• [GOAL OF THE EXERCISE] Restate word for word the lines from the one containing "The height and width of the screenshot is (1155, 375)." through the end of the listing below, with both ends included.

(Beginning of DATA SUPPLIED)

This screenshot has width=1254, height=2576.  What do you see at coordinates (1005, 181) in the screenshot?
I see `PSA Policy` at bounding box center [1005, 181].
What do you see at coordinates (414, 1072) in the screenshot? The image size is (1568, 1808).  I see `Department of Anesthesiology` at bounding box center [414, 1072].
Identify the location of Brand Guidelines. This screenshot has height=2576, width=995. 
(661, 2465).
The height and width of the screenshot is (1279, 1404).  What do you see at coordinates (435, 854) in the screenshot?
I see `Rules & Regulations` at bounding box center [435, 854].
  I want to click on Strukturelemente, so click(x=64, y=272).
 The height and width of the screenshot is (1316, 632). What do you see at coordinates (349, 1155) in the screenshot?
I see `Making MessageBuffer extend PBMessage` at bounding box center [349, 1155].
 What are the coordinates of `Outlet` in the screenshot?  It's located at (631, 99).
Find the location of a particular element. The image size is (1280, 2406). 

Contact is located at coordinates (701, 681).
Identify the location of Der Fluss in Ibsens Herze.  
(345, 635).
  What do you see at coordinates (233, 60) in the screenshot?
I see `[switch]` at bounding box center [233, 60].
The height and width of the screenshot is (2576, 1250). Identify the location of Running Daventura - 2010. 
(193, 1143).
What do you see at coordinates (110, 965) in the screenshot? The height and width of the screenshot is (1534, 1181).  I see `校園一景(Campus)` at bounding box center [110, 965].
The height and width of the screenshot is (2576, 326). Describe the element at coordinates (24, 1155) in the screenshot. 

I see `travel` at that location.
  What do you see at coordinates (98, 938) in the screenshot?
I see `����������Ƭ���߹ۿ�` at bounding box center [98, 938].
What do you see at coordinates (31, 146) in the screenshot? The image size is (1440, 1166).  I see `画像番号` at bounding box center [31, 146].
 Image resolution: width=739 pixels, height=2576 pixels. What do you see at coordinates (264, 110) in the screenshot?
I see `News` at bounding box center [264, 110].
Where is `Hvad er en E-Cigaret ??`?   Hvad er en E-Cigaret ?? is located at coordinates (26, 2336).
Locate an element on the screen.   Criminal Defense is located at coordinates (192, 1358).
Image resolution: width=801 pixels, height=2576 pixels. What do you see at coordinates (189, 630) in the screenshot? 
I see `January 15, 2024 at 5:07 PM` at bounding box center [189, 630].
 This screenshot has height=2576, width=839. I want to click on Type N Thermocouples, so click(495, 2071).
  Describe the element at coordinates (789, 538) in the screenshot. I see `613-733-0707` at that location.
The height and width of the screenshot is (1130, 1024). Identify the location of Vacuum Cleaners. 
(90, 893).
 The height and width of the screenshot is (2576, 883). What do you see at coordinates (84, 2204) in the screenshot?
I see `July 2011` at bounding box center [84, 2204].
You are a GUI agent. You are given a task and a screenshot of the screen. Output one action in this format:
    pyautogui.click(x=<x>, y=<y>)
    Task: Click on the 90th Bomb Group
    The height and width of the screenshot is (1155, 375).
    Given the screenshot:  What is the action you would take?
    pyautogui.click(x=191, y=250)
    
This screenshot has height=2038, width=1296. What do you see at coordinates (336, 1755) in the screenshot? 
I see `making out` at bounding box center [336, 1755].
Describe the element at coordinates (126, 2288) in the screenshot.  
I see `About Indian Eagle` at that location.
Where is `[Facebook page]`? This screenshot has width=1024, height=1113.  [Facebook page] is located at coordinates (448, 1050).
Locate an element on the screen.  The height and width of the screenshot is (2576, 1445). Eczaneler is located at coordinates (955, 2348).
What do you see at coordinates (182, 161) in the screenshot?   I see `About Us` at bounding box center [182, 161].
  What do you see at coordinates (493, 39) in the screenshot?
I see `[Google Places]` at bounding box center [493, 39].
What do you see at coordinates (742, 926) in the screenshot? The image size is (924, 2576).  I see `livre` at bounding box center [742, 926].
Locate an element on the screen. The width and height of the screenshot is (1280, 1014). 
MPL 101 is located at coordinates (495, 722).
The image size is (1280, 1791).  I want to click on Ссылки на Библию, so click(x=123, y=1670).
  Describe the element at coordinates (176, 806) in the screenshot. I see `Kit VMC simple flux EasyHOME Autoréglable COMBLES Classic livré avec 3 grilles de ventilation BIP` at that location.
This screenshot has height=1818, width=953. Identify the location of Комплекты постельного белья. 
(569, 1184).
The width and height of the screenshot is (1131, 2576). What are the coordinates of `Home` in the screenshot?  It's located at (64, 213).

(End of DATA SUPPLIED)

• [OUTPUT]
    The height and width of the screenshot is (1155, 375).
    Given the screenshot:  What is the action you would take?
    pyautogui.click(x=191, y=250)
    
This screenshot has height=2038, width=1296. What do you see at coordinates (336, 1755) in the screenshot? 
I see `making out` at bounding box center [336, 1755].
Describe the element at coordinates (126, 2288) in the screenshot.  
I see `About Indian Eagle` at that location.
Where is `[Facebook page]`? This screenshot has width=1024, height=1113.  [Facebook page] is located at coordinates (448, 1050).
Locate an element on the screen.  The height and width of the screenshot is (2576, 1445). Eczaneler is located at coordinates (955, 2348).
What do you see at coordinates (182, 161) in the screenshot?   I see `About Us` at bounding box center [182, 161].
  What do you see at coordinates (493, 39) in the screenshot?
I see `[Google Places]` at bounding box center [493, 39].
What do you see at coordinates (742, 926) in the screenshot? The image size is (924, 2576).  I see `livre` at bounding box center [742, 926].
Locate an element on the screen. The width and height of the screenshot is (1280, 1014). 
MPL 101 is located at coordinates (495, 722).
The image size is (1280, 1791).  I want to click on Ссылки на Библию, so click(x=123, y=1670).
  Describe the element at coordinates (176, 806) in the screenshot. I see `Kit VMC simple flux EasyHOME Autoréglable COMBLES Classic livré avec 3 grilles de ventilation BIP` at that location.
This screenshot has height=1818, width=953. Identify the location of Комплекты постельного белья. 
(569, 1184).
The width and height of the screenshot is (1131, 2576). What are the coordinates of `Home` in the screenshot?  It's located at (64, 213).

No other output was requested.